In addition to demanding that well-known culprits in the lending business pay up for the pain they caused, BHN also comes down hard on a law firm that worked with Wells Fargo, N.A., Countrywide, and others. It describes the firm in the documents filed as "a foreclosure mill" with a Gordon Gecko "greed is good" attitude.
"Obviously this is a national disgrace," says Narkin, whose firm specializes in hunting down boogie men involved in everything from securities fraud to consumer protection law.
"The tentacles of the foreclosure mess are amazing," says Narkin. "The mess created by predatory lending is one thing, but consider also what an awful investment collateralized debt lending turned out to be."
Narkin's firm has devoted hundreds of hours to a class-action complaint that alleges that Countrywide, Wells Fargo and a "high-volume law firm," Phelan Hallinan & Schmieg, engaged in fraudulent schemes to collect inflated and manufactured foreclosure fees from financially troubled families in danger of losing their homes.
Phelan Hallinan & Schmieg are fighting the allegations.
The class action outlines the situation as applied to several families, including Charles Giles and his wife. Giles is a first responder with serious health problems that make him unable to work.

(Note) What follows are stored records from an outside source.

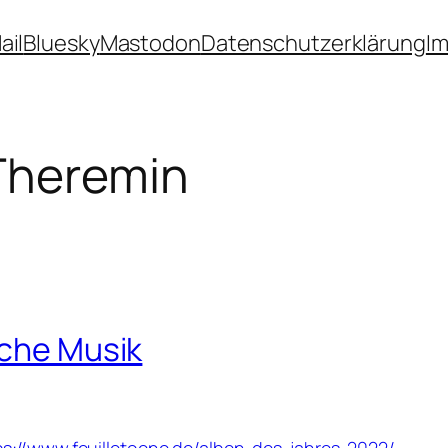
ail
Bluesky
Mastodon
Datenschutzerklärung
I
Theremin
sche Musik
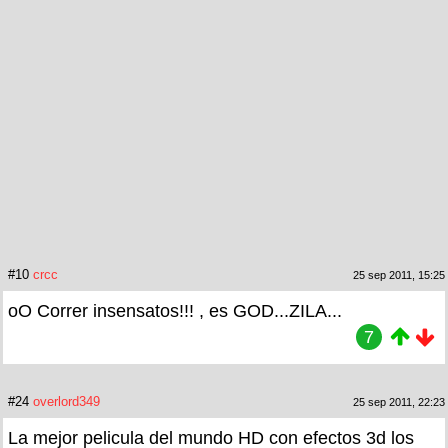
#10
crcc
25 sep 2011, 15:25
oO Correr insensatos!!! , es GOD...ZILA...
7
#24
overlord349
25 sep 2011, 22:23
La mejor pelicula del mundo HD con efectos 3d los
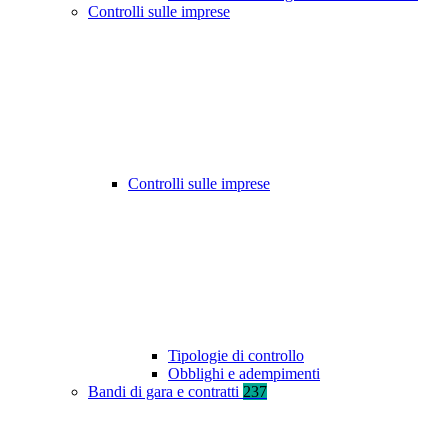
Controlli sulle imprese
Controlli sulle imprese
Tipologie di controllo
Obblighi e adempimenti
Bandi di gara e contratti
237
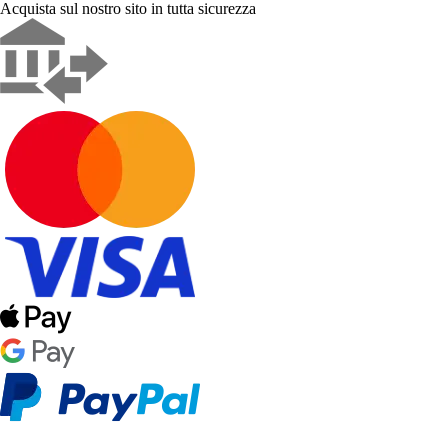
Acquista sul nostro sito in tutta sicurezza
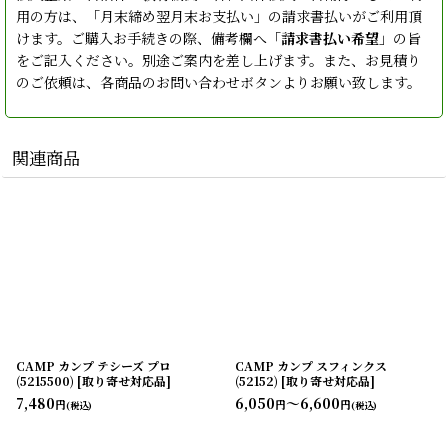
用の方は、「月末締め翌月末お支払い」の請求書払いがご利用頂
けます。ご購入お手続きの際、備考欄へ「
請求書払い希望
」の旨
をご記入ください。別途ご案内を差し上げます。また、お見積り
のご依頼は、各商品のお問い合わせボタンよりお願い致します。
関連商品
CAMP カンプ テシーズ プロ
CAMP カンプ スフィンクス
(5215500) [取り寄せ対応品]
(52152) [取り寄せ対応品]
7,480
6,050
～6,600
円
円
円
(税込)
(税込)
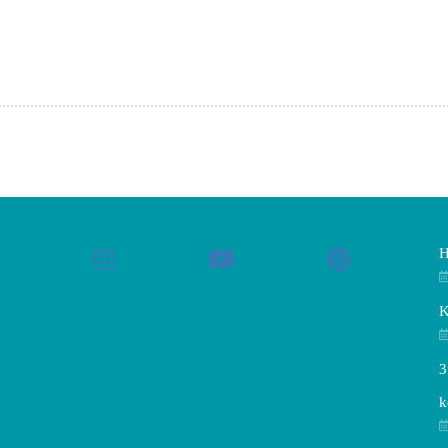
H
K
3
k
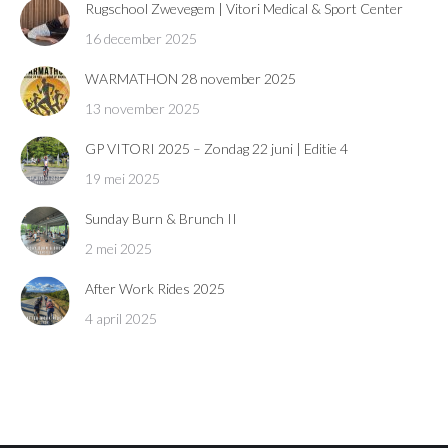
Rugschool Zwevegem | Vitori Medical & Sport Center
16 december 2025
WARMATHON 28 november 2025
13 november 2025
GP VITORI 2025 – Zondag 22 juni | Editie 4
19 mei 2025
Sunday Burn & Brunch II
2 mei 2025
After Work Rides 2025
4 april 2025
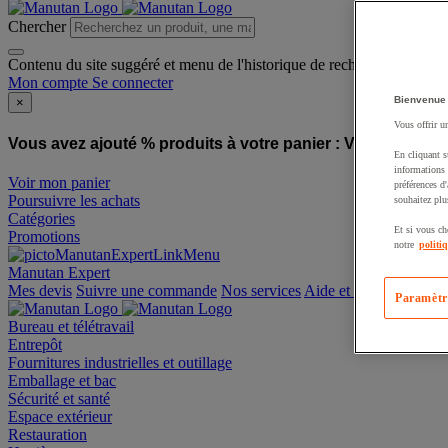
Chercher
Contenu du site suggéré et menu de l'historique de recherche
Mon compte
Se connecter
Bienvenue
×
Vous offrir u
Vous avez ajouté % produits à votre panier :
Vous avez ajo
En cliquant s
informations 
Voir mon panier
préférences d
Poursuivre les achats
souhaitez plu
Catégories
Et si vous ch
Promotions
notre
politi
Manutan Expert
offre reconditionnée
Paramètr
Mes devis
Suivre une commande
Nos services
Aide et contact
Bureau et télétravail
Entrepôt
Fournitures industrielles et outillage
Emballage et bac
Sécurité et santé
Espace extérieur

"He was on the short end of one of these foreclosure actions," says Narkin. "The foreclosure action was brought by Phelan Hallinan & Schmieg in the name of Wachovia. But Wachovia had transferred all legal ownership two years prior to this action, and a falsified mortgage assignment was used to establish or attempt to establish standing."
"This whole thing nearly destroyed Charles Gilles," says Narkin. "He was forced to sell his house at far below its actual price. This was a situation where he was told they were trying to work out a deal for him and then he ended up facing a foreclosure and sheriff's sale."
The Giles finally hired another lawyer to help them. Phelan Hallinan & Schmieg sent the Giles a bill for legal expenses in excess of $7,000.
You don't make serious allegations against another law firm unless you think you're right, and Narkin clearly believes the law will ultimately reveal itself to be favourable to the plaintiffs.
The class action is in fact an appeal of a lower court's ruling of a narrower complaint that Narkin argues was dismissed on a technicality involving US bankruptcy laws that the suit argues is unrelated to the more serious allegations.
READ MORE FORECLOSURE CRISIS LEGAL NEWS
Narkin's clients are seeking both statutory and actual damages (which allows for treble damages under RICO), as well as the costs of the suit and reasonable attorney fees.
John Narkin is a graduate of the Rutgers University School of Law and New York University. He has been an integral part of the successful prosecution of numerous class actions on behalf of consumers and investors. In 1992, Narkin was invited to the White House to discuss reforms of the federal rules governing shareholder class actions. Narkin is known as an outstanding brief writer whose work has led to numerous multi-million dollar suits.